Como votou a bancada de Rondônia

Entre os oito deputados federais e três senadores de Rondônia, apenas Lúcio Mosquini (MDB) votou para manter o veto presidencial e tentar barrar os pontos que devem provocar o aumento da conta de luz.

Os demais parlamentares se dividiram entre votos pela derrubada, voto em branco e abstenções.

Veja como cada parlamentar de Rondônia votou na medida que aprova aumento da conta de luz:

Senadores

  • Confúcio Moura (MDB) — votou pela derrubada do veto
  • Jaime Bagattoli (PL) — votou pela derrubada do veto
  • Marcos Rogério (PL) — votou pela derrubada do veto

Deputados federais

  • Lúcio Mosquini (MDB) — votou para manter o veto
  • Lebrão (União) — votou pela derrubada do veto
  • Maurício Carvalho (União) — votou pela derrubada do veto
  • Silvia Cristina (PP) — votou pela derrubada do veto
  • Thiago Flores (Republicanos) — votou pela derrubada do veto
  • Coronel Chrisóstomo (PL) — voto em branco
  • Dr. Fernando Máximo (União) — voto em branco
  • Cristiane Lopes (União) — abstenção
Senadores de Rondônia votaram pela derrubada do veto que mantém projeto – Foto: Divulgação/Senado Federal

O que diz o projeto e por que pode encarecer a energia?

Os trechos retomados pelo Congresso obrigam o governo a contratar determinados tipos de energia, mesmo sem necessidade técnica comprovada.

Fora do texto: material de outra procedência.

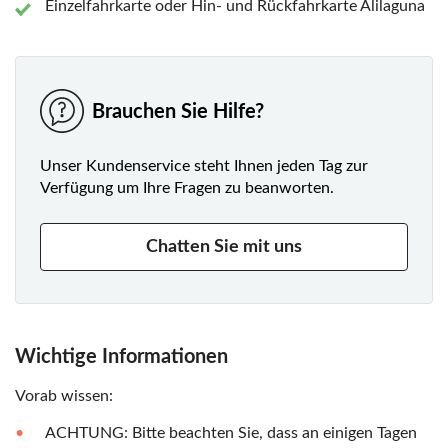
Einzelfahrkarte oder Hin- und Rückfahrkarte Alilaguna
Brauchen Sie Hilfe?
Unser Kundenservice steht Ihnen jeden Tag zur
Verfügung um Ihre Fragen zu beanworten.
Chatten Sie mit uns
Wichtige Informationen
Vorab wissen:
ACHTUNG: Bitte beachten Sie, dass an einigen Tagen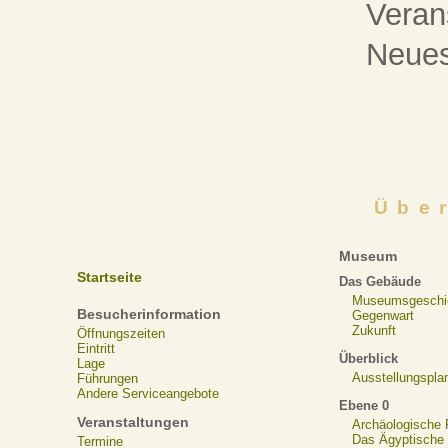
Veran
Neue
Übe
Museum
Startseite
Das Gebäude
Museumsgeschi
Besucherinformation
Gegenwart
Zukunft
Öffnungszeiten
Eintritt
Überblick
Lage
Ausstellungspla
Führungen
Andere Serviceangebote
Ebene 0
Veranstaltungen
Archäologische
Das Ägyptische N
Termine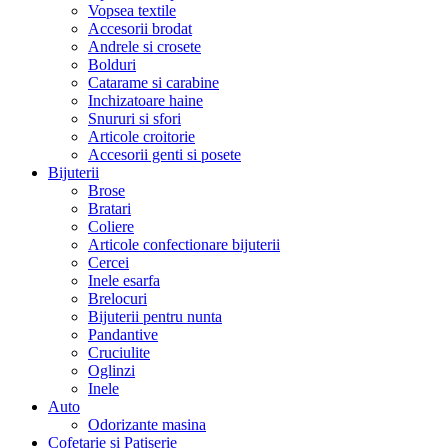
Vopsea textile
Accesorii brodat
Andrele si crosete
Bolduri
Catarame si carabine
Inchizatoare haine
Snururi si sfori
Articole croitorie
Accesorii genti si posete
Bijuterii
Brose
Bratari
Coliere
Articole confectionare bijuterii
Cercei
Inele esarfa
Brelocuri
Bijuterii pentru nunta
Pandantive
Cruciulite
Oglinzi
Inele
Auto
Odorizante masina
Cofetarie si Patiserie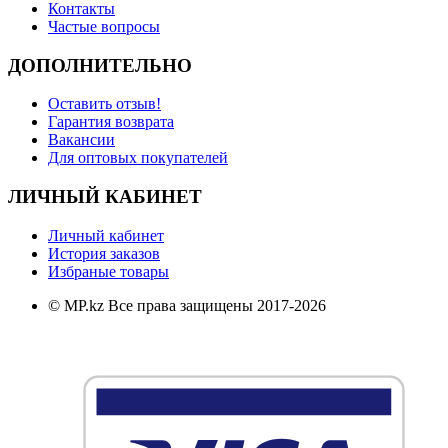
Контакты
Частые вопросы
ДОПОЛНИТЕЛЬНО
Оставить отзыв!
Гарантия возврата
Вакансии
Для оптовых покупателей
ЛИЧНЫЙ КАБИНЕТ
Личный кабинет
История заказов
Избраные товары
© MP.kz Все права защищены 2017-2026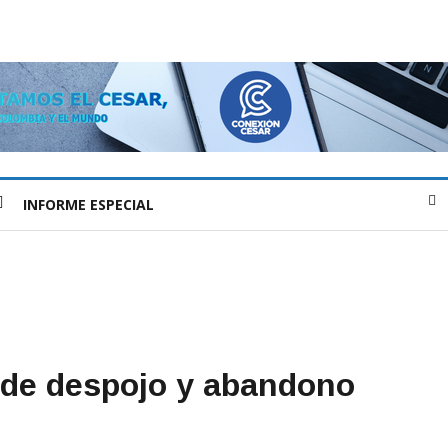
INFORME ESPECIAL
s de despojo y abandono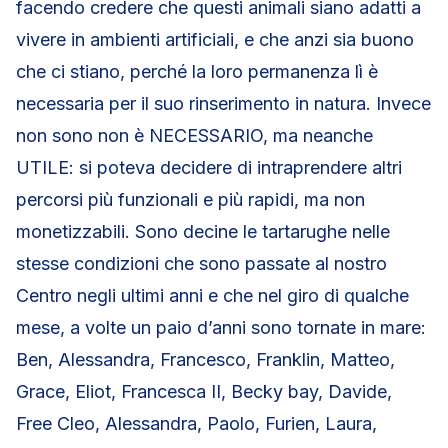
facendo credere che questi animali siano adatti a
vivere in ambienti artificiali, e che anzi sia buono
che ci stiano, perché la loro permanenza lì è
necessaria per il suo rinserimento in natura. Invece
non sono non è NECESSARIO, ma neanche
UTILE: si poteva decidere di intraprendere altri
percorsi più funzionali e più rapidi, ma non
monetizzabili. Sono decine le tartarughe nelle
stesse condizioni che sono passate al nostro
Centro negli ultimi anni e che nel giro di qualche
mese, a volte un paio d’anni sono tornate in mare:
Ben, Alessandra, Francesco, Franklin, Matteo,
Grace, Eliot, Francesca II, Becky bay, Davide,
Free Cleo, Alessandra, Paolo, Furien, Laura,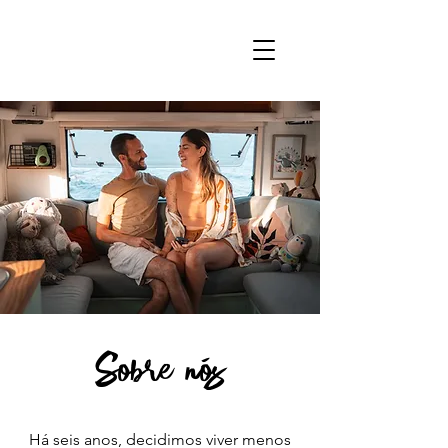
Sobre nós
Há seis anos, decidimos viver menos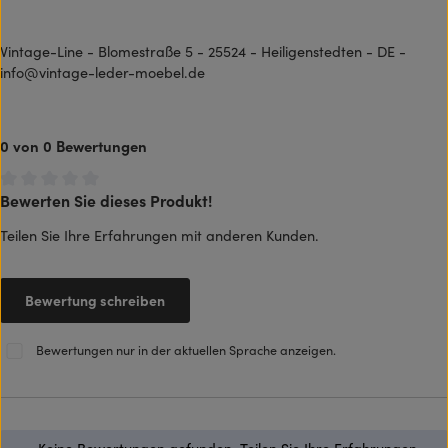
Vintage-Line - Blomestraße 5 - 25524 - Heiligenstedten - DE -
info@vintage-leder-moebel.de
0 von 0 Bewertungen
Bewerten Sie dieses Produkt!
Durchschnittliche Bewertung von 0 von 5 Sternen
Teilen Sie Ihre Erfahrungen mit anderen Kunden.
Bewertung schreiben
Bewertungen nur in der aktuellen Sprache anzeigen.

De acordo com nota técnica de 12 entidades do setor elétrico, isso distorce o planejamento do sistema, amplia o risco de desperdício e aumenta os custos que recaem sobre o consumidor.

Principais pontos da proposta que geram impacto financeiro:

Contratação obrigatória de pequenas centrais hidrelétricas (PCHs):

  • Impacto estimado: R$ 140 bilhões
  • O projeto obriga a contratação de 4,9 GW de energia, mesmo sem necessidade atual, criando sobreoferta.

Energia do etanol e eólicas regionais:

  • Impacto estimado: R$ 33 bilhões
  • Determina a contratação de hidrogênio a partir do etanol no Nordeste e energia eólica no Sul, com alto custo.

Prorrogação de contratos do Proinfa por 20 anos:

  • Impacto estimado: R$ 24 bilhões
  • O programa de incentivo às fontes alternativas continuará exigindo repasses bilionários.

No total, o impacto estimado apenas dos vetos derrubados já chega a R$ 197 bilhões. Se os demais trechos ainda pendentes de votação forem aprovados, o custo pode atingir R$ 545 bilhões até 2050, segundo as associações.

O que ainda falta ser votado

O projeto ainda inclui outros trechos que, se aprovados, podem aumentar ainda mais o custo da energia. Veja o que ainda está em debate:

  • Extensão de usinas a carvão: R$ 92 bilhões
  • Subsídios às térmicas a gás: R$ 155 bilhões
  • Manutenção de subsídios à energia solar: R$ 101 bilhões

Se todos esses pontos forem mantidos, a estimativa é de que o consumidor brasileiro pague a conta ao longo das próximas décadas.